▶ _ACTIVITY_
Please give the entries below again exactly, omitting every picture.

* * * * * * *

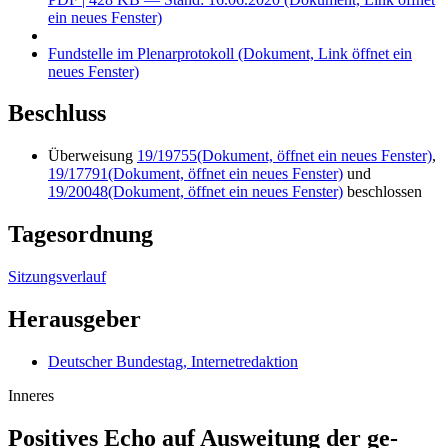
ein neues Fenster)
Fundstelle im Plenarprotokoll
(Dokument, Link öffnet ein
neues Fenster)
Beschluss
Überweisung
19/19755
(Dokument, öffnet ein neues Fenster)
,
19/17791
(Dokument, öffnet ein neues Fenster)
und
19/20048
(Dokument, öffnet ein neues Fenster)
beschlossen
Tagesordnung
Sitzungsverlauf
Herausgeber
Deutscher Bundestag, Internetredaktion
Inneres
Positives Echo auf Aus­wei­tung der ge­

* * * * * * *

▶ _ANSWER SPACE_
ein neues Fenster)
Fundstelle im Plenarprotokoll
(Dokument, Link öffnet ein
neues Fenster)
Beschluss
Überweisung
19/19755
(Dokument, öffnet ein neues Fenster)
,
19/17791
(Dokument, öffnet ein neues Fenster)
und
19/20048
(Dokument, öffnet ein neues Fenster)
beschlossen
Tagesordnung
Sitzungsverlauf
Herausgeber
Deutscher Bundestag, Internetredaktion
Inneres
Positives Echo auf Aus­wei­tung der ge­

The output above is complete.